Insights

SEO for AI Search Engines: An Early POV

How will this post help me?

If you're a marketer wondering what, if anything, you need to “do” about AI search engines, then this post is for you. Alisa Scharf provides some background on AI search engines, an analysis on optimizing for AI search engines, her findings and takeaways, and an insightful POV on what marketers should be doing.  By the end of the post your should have guidance on what you need to "do".


Table of Contents

What are AI Search Engines?

Can websites be optimized for AI search engines?

General findings and takeaways

Investing resources in optimizing for AI search engines

How much do AI search engines change the value of organic search as a channel?

Search Engine Journal recently published a summary and analysis of a fascinating conversation between Jason Barnard and Fabrice Canel that caught our attention at Seer. Barnard is the CEO of Kalicube and Canel is the Principal Product Manager at Bing

The topic of the conversation was “How does Generative AI in Search Work and What is Coming in 2024” and the full video can be found here. At Seer, we have been bullish on the impact of Generative AI on digital marketing, but we hadn’t much discussed the concept of performing SEO within AI search engines much. This led to some intriguing questions:

  • Can websites be optimized for AI search engines?
  • If yes, then how?
  • Should marketers invest in optimization efforts for AI search engines today?

This started a great internal conversation at Seer, and led me down a few rabbit holes in trying out different experiences via AI search engines.

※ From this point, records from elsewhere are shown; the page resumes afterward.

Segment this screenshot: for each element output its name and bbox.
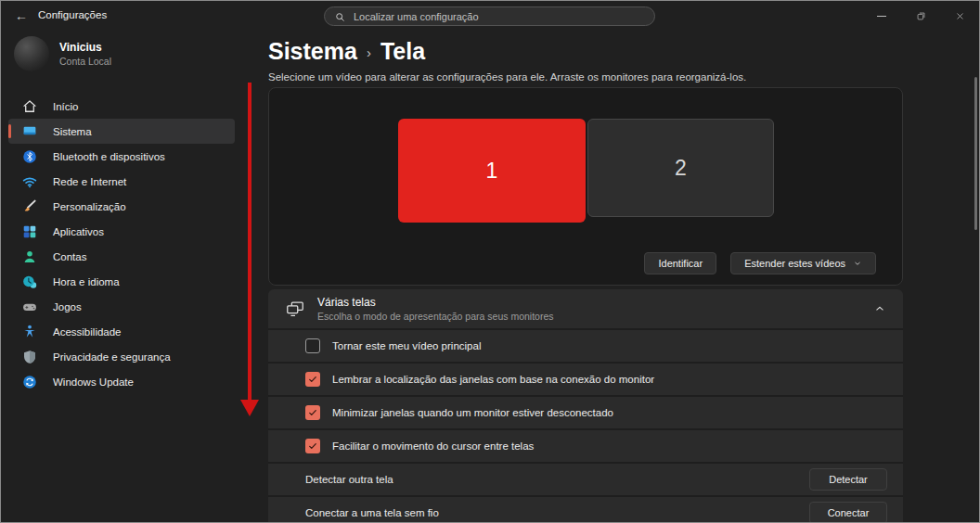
minimize-button[interactable] bbox=[862, 1, 901, 31]
monitor-2[interactable]: 2 bbox=[587, 119, 774, 217]
multiple-displays-card: Várias telas Escolha o modo de apresenta… bbox=[268, 289, 903, 523]
personalization-icon bbox=[21, 198, 38, 215]
display-mode-dropdown[interactable]: Estender estes vídeos bbox=[730, 252, 876, 274]
sidebar-item-label: Acessibilidade bbox=[53, 326, 122, 338]
page-title: Tela bbox=[380, 38, 425, 65]
detect-row: Detectar outra telaDetectar bbox=[268, 462, 903, 495]
sidebar-item-aplicativos[interactable]: Aplicativos bbox=[8, 219, 235, 244]
apps-icon bbox=[21, 223, 38, 240]
sidebar-item-personalizacao[interactable]: Personalização bbox=[8, 194, 235, 219]
sidebar-item-jogos[interactable]: Jogos bbox=[8, 294, 235, 319]
checkbox-checked[interactable] bbox=[305, 372, 320, 387]
sidebar-item-acessibilidade[interactable]: Acessibilidade bbox=[8, 319, 235, 344]
titlebar: ← Configurações bbox=[1, 1, 979, 31]
checkbox-label: Minimizar janelas quando um monitor esti… bbox=[332, 407, 613, 418]
close-icon bbox=[955, 11, 965, 21]
breadcrumb-parent[interactable]: Sistema bbox=[268, 38, 357, 65]
sidebar-item-contas[interactable]: Contas bbox=[8, 244, 235, 269]
minimize-icon bbox=[877, 16, 886, 17]
sidebar-item-privacidade[interactable]: Privacidade e segurança bbox=[8, 344, 235, 369]
breadcrumb-separator-icon: › bbox=[367, 45, 371, 60]
sidebar-item-label: Bluetooth e dispositivos bbox=[53, 151, 165, 162]
accessibility-icon bbox=[21, 324, 38, 340]
window-title: Configurações bbox=[38, 9, 107, 20]
maximize-button[interactable] bbox=[901, 1, 940, 31]
multi-display-icon bbox=[285, 299, 305, 319]
sidebar-item-hora-idioma[interactable]: Hora e idioma bbox=[8, 269, 235, 294]
sidebar-item-label: Hora e idioma bbox=[53, 276, 120, 287]
gaming-icon bbox=[21, 299, 38, 315]
sidebar-item-bluetooth[interactable]: Bluetooth e dispositivos bbox=[8, 144, 235, 169]
user-account-type: Conta Local bbox=[59, 56, 111, 67]
back-button[interactable]: ← bbox=[10, 6, 32, 26]
search-box[interactable] bbox=[324, 6, 655, 26]
checkbox-row: Minimizar janelas quando um monitor esti… bbox=[268, 395, 903, 428]
sidebar-item-label: Início bbox=[53, 101, 79, 112]
monitor-1[interactable]: 1 bbox=[398, 119, 586, 223]
checkbox-row: Lembrar a localização das janelas com ba… bbox=[268, 362, 903, 395]
time-language-icon bbox=[21, 274, 38, 290]
identify-button[interactable]: Identificar bbox=[644, 252, 716, 274]
bluetooth-icon bbox=[21, 148, 38, 165]
sidebar-item-sistema[interactable]: Sistema bbox=[8, 119, 235, 144]
sidebar-nav: InícioSistemaBluetooth e dispositivosRed… bbox=[1, 94, 240, 394]
network-icon bbox=[21, 173, 38, 190]
settings-window: ← Configurações Vinicius Conta Local Iní… bbox=[0, 0, 980, 523]
windows-update-icon bbox=[21, 374, 38, 390]
sidebar-item-inicio[interactable]: Início bbox=[8, 94, 235, 119]
breadcrumb: Sistema › Tela bbox=[268, 38, 425, 65]
detect-button[interactable]: Detectar bbox=[809, 468, 887, 491]
checkbox-checked[interactable] bbox=[305, 405, 320, 420]
sidebar-item-label: Windows Update bbox=[53, 376, 134, 388]
connect-button[interactable]: Conectar bbox=[809, 502, 887, 523]
restore-icon bbox=[916, 11, 926, 21]
selected-indicator bbox=[8, 124, 11, 138]
user-name: Vinicius bbox=[59, 41, 111, 54]
page-description: Selecione um vídeo para alterar as confi… bbox=[268, 71, 746, 83]
sidebar-item-rede[interactable]: Rede e Internet bbox=[8, 169, 235, 194]
privacy-icon bbox=[21, 349, 38, 365]
search-icon bbox=[334, 10, 346, 22]
sidebar: Vinicius Conta Local InícioSistemaBlueto… bbox=[1, 31, 259, 522]
checkbox-label: Tornar este meu vídeo principal bbox=[332, 340, 481, 351]
avatar bbox=[14, 36, 49, 71]
checkbox-label: Facilitar o movimento do cursor entre te… bbox=[332, 440, 534, 452]
connect-label: Conectar a uma tela sem fio bbox=[305, 507, 439, 518]
checkbox-unchecked[interactable] bbox=[305, 338, 320, 353]
section-title: Várias telas bbox=[317, 296, 554, 309]
chevron-up-icon[interactable] bbox=[873, 302, 886, 315]
accounts-icon bbox=[21, 249, 38, 265]
connect-row: Conectar a uma tela sem fioConectar bbox=[268, 495, 903, 523]
sidebar-item-label: Contas bbox=[53, 251, 86, 262]
checkbox-row: Tornar este meu vídeo principal bbox=[268, 328, 903, 362]
display-arrangement-panel: 1 2 Identificar Estender estes vídeos bbox=[268, 87, 903, 286]
sidebar-item-label: Jogos bbox=[53, 301, 82, 313]
sidebar-item-label: Personalização bbox=[53, 201, 126, 212]
checkbox-row: Facilitar o movimento do cursor entre te… bbox=[268, 428, 903, 462]
sidebar-item-label: Sistema bbox=[53, 126, 92, 137]
sidebar-item-windows-update[interactable]: Windows Update bbox=[8, 369, 235, 394]
sidebar-item-label: Rede e Internet bbox=[53, 176, 126, 187]
window-controls bbox=[862, 1, 979, 31]
sidebar-item-label: Aplicativos bbox=[53, 226, 104, 237]
checkbox-checked[interactable] bbox=[305, 439, 320, 453]
scrollbar-thumb[interactable] bbox=[974, 77, 977, 230]
display-icon bbox=[21, 123, 38, 140]
sidebar-item-label: Privacidade e segurança bbox=[53, 351, 171, 363]
section-subtitle: Escolha o modo de apresentação para seus… bbox=[317, 311, 554, 322]
detect-label: Detectar outra tela bbox=[305, 474, 393, 485]
search-input[interactable] bbox=[354, 11, 645, 22]
multiple-displays-header[interactable]: Várias telas Escolha o modo de apresenta… bbox=[268, 289, 903, 328]
user-profile[interactable]: Vinicius Conta Local bbox=[14, 36, 111, 71]
home-icon bbox=[21, 98, 38, 115]
close-button[interactable] bbox=[940, 1, 979, 31]
chevron-down-icon bbox=[853, 259, 862, 268]
checkbox-label: Lembrar a localização das janelas com ba… bbox=[332, 374, 654, 385]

It felt a bit like my early days of search, before I had access to all of the data points that support the most core point of analysis in SEO: what is ranking and why?

I am both excited and reluctant to enter into this conversation today. Excited, because it is a truly interesting new element of the discipline of SEO. Reluctant, because I am right back in 2010, scratching my head wondering what is signal and what is noise. We aren’t currently collecting data at scale to interpret, so we have no tips and tricks to share. But, we can confidently share some of the conversations happening within Seer walls today. Hopefully they spark great conversations for you and your teams as well.

First, let’s start with the basics.

What are AI search engines?

AI search engines answer users’ queries by delivering text created via Generative AI. This differs from traditional search engines’ method of crawling, indexing, and serving relevant results to users based on their query.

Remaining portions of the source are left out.